REQUIRED ACTION »
Set every entry down again precisely.

SUPPLIED MATERIAL »
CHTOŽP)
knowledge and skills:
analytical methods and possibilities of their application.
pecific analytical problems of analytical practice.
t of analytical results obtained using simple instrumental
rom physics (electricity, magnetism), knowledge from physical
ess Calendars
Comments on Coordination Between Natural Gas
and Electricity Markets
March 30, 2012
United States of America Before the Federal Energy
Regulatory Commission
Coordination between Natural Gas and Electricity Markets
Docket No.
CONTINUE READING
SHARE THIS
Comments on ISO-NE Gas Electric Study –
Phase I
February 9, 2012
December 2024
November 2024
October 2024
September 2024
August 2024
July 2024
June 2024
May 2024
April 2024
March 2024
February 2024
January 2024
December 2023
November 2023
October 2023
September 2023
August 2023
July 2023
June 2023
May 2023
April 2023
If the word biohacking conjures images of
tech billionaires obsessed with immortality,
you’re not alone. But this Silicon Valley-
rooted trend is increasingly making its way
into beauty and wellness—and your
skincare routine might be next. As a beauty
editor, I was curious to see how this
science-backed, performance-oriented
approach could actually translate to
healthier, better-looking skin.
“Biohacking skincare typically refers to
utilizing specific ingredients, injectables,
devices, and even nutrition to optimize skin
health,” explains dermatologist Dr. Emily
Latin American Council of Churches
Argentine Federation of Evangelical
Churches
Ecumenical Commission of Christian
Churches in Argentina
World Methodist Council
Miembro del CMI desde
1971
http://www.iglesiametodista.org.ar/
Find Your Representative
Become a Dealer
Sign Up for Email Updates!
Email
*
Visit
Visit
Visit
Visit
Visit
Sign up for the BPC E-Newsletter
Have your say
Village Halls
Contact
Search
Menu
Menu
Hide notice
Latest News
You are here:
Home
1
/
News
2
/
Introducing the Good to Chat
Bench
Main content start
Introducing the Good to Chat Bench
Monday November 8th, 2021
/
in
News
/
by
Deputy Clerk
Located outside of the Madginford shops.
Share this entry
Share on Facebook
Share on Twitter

RESPONSE »
CHTOŽP)
knowledge and skills:
analytical methods and possibilities of their application.
pecific analytical problems of analytical practice.
t of analytical results obtained using simple instrumental
rom physics (electricity, magnetism), knowledge from physical
ess Calendars
Comments on Coordination Between Natural Gas
and Electricity Markets
March 30, 2012
United States of America Before the Federal Energy
Regulatory Commission
Coordination between Natural Gas and Electricity Markets
Docket No.
CONTINUE READING
SHARE THIS
Comments on ISO-NE Gas Electric Study –
Phase I
February 9, 2012
December 2024
November 2024
October 2024
September 2024
August 2024
July 2024
June 2024
May 2024
April 2024
March 2024
February 2024
January 2024
December 2023
November 2023
October 2023
September 2023
August 2023
July 2023
June 2023
May 2023
April 2023
If the word biohacking conjures images of
tech billionaires obsessed with immortality,
you’re not alone. But this Silicon Valley-
rooted trend is increasingly making its way
into beauty and wellness—and your
skincare routine might be next. As a beauty
editor, I was curious to see how this
science-backed, performance-oriented
approach could actually translate to
healthier, better-looking skin.
“Biohacking skincare typically refers to
utilizing specific ingredients, injectables,
devices, and even nutrition to optimize skin
health,” explains dermatologist Dr. Emily
Latin American Council of Churches
Argentine Federation of Evangelical
Churches
Ecumenical Commission of Christian
Churches in Argentina
World Methodist Council
Miembro del CMI desde
1971
http://www.iglesiametodista.org.ar/
Find Your Representative
Become a Dealer
Sign Up for Email Updates!
Email
*
Visit
Visit
Visit
Visit
Visit
Sign up for the BPC E-Newsletter
Have your say
Village Halls
Contact
Search
Menu
Menu
Hide notice
Latest News
You are here:
Home
1
/
News
2
/
Introducing the Good to Chat
Bench
Main content start
Introducing the Good to Chat Bench
Monday November 8th, 2021
/
in
News
/
by
Deputy Clerk
Located outside of the Madginford shops.
Share this entry
Share on Facebook
Share on Twitter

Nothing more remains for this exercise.